* _Try it_:
Which lines of the data below contain "Cables"? Please show them all.

----- Provided data -----

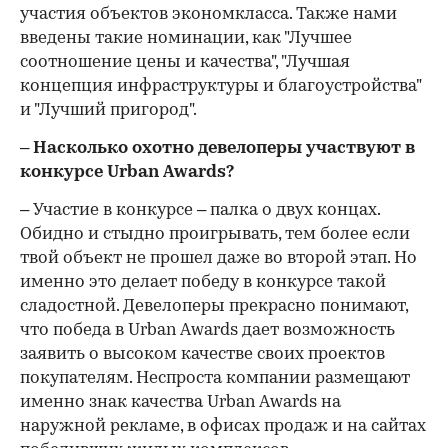
участия объектов экономкласса. Также нами
введены такие номинации, как "Лучшее
соотношение цены и качества", "Лучшая
концепция инфраструктуры и благоустройства"
и "Лучший пригород".
– Насколько охотно девелоперы участвуют в
конкурсе Urban Awards?
– Участие в конкурсе – палка о двух концах.
Обидно и стыдно проигрывать, тем более если
твой объект не прошел даже во второй этап. Но
именно это делает победу в конкурсе такой
сладостной. Девелоперы прекрасно понимают,
что победа в Urban Awards дает возможность
заявить о высоком качестве своих проектов
покупателям. Неспроста компании размещают
именно знак качества Urban Awards на
наружной рекламе, в офисах продаж и на сайтах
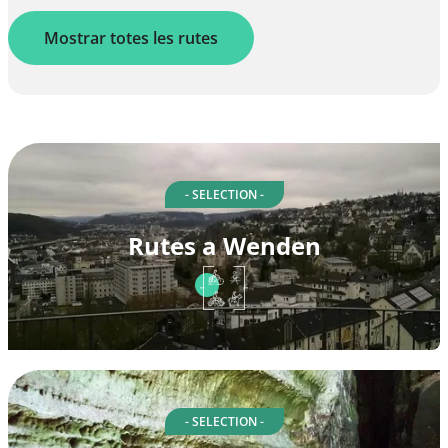
Mostrar totes les rutes
- SELECTION -
Rutes a Wenden
- SELECTION -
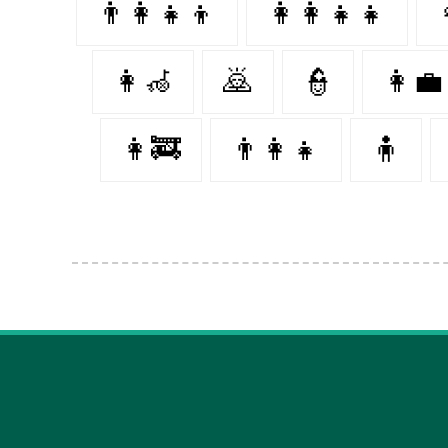
👨‍👩‍👧‍👦
👩‍👩‍👧‍👧
👩‍🦽
🙇‍
👮‍
👩‍💼
👩‍🚒
👨‍👩‍👧
🧍‍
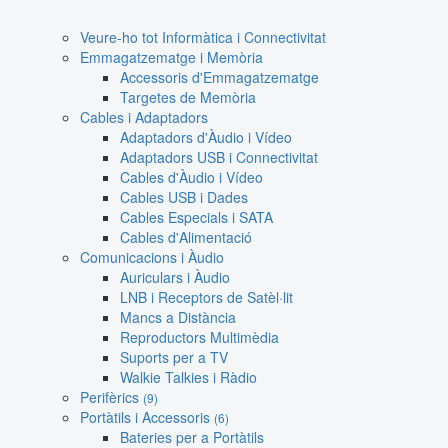
Veure-ho tot Informàtica i Connectivitat
Emmagatzematge i Memòria
Accessoris d'Emmagatzematge
Targetes de Memòria
Cables i Adaptadors
Adaptadors d'Àudio i Vídeo
Adaptadors USB i Connectivitat
Cables d'Àudio i Vídeo
Cables USB i Dades
Cables Especials i SATA
Cables d'Alimentació
Comunicacions i Àudio
Auriculars i Àudio
LNB i Receptors de Satèl·lit
Mancs a Distància
Reproductors Multimèdia
Suports per a TV
Walkie Talkies i Ràdio
Perifèrics
(9)
Portàtils i Accessoris
(6)
Bateries per a Portàtils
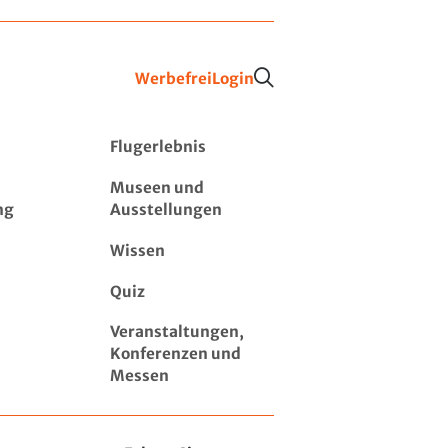
Werbefrei
Login
Flugerlebnis
Museen und
ng
Ausstellungen
Wissen
Quiz
Veranstaltungen,
Konferenzen und
Messen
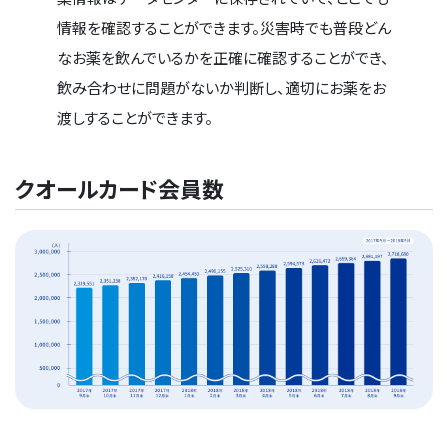
情報を確認することができます。災害時でも普段どん
なお薬を飲んでいるかを正確に確認することができ、
飲み合わせに問題がないか判断し、適切にお薬をお
渡しすることができます。
クオールカード会員数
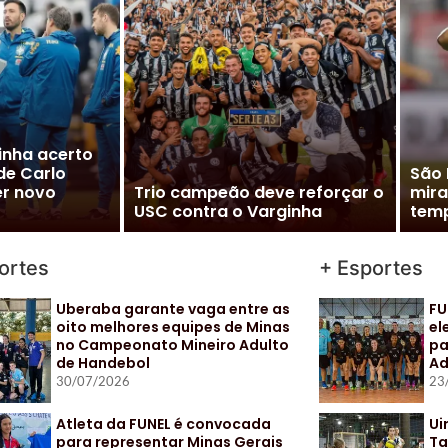
m” à Seleção
inaliza
Vito
cializar
Cléber Xavier é o novo técnico
Pal
do Santos
para
ortes
+ Esportes
Uberaba garante vaga entre as
FU
oito melhores equipes de Minas
el
no Campeonato Mineiro Adulto
pa
de Handebol
Ad
30/07/2026
23
Atleta da FUNEL é convocada
Ui
para representar Minas Gerais
Ta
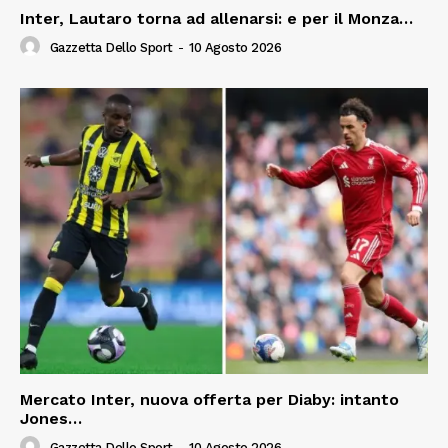
Inter, Lautaro torna ad allenarsi: e per il Monza…
Gazzetta Dello Sport
-
10 Agosto 2026
Mercato Inter, nuova offerta per Diaby: intanto
Jones…
Gazzetta Dello Sport
-
10 Agosto 2026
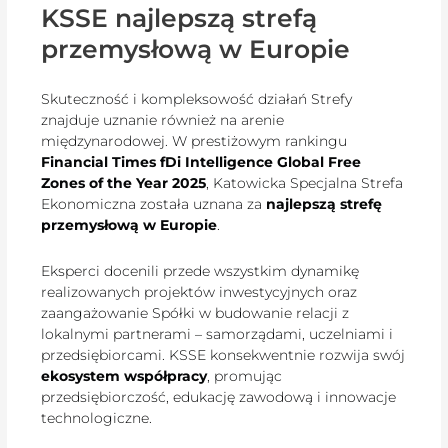
KSSE najlepszą strefą
przemysłową w Europie
Skuteczność i kompleksowość działań Strefy
znajduje uznanie również na arenie
międzynarodowej. W prestiżowym rankingu
Financial Times fDi Intelligence Global Free
Zones of the Year 2025
, Katowicka Specjalna Strefa
Ekonomiczna została uznana za
najlepszą strefę
przemysłową w Europie
.
Eksperci docenili przede wszystkim dynamikę
realizowanych projektów inwestycyjnych oraz
zaangażowanie Spółki w budowanie relacji z
lokalnymi partnerami – samorządami, uczelniami i
przedsiębiorcami. KSSE konsekwentnie rozwija swój
ekosystem współpracy
, promując
przedsiębiorczość, edukację zawodową i innowacje
technologiczne.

-----

* _Exercise solution_:
Cables i Adaptadors
Cables d'Àudio i Vídeo
Cables USB i Dades
Cables Especials i SATA
Cables d'Alimentació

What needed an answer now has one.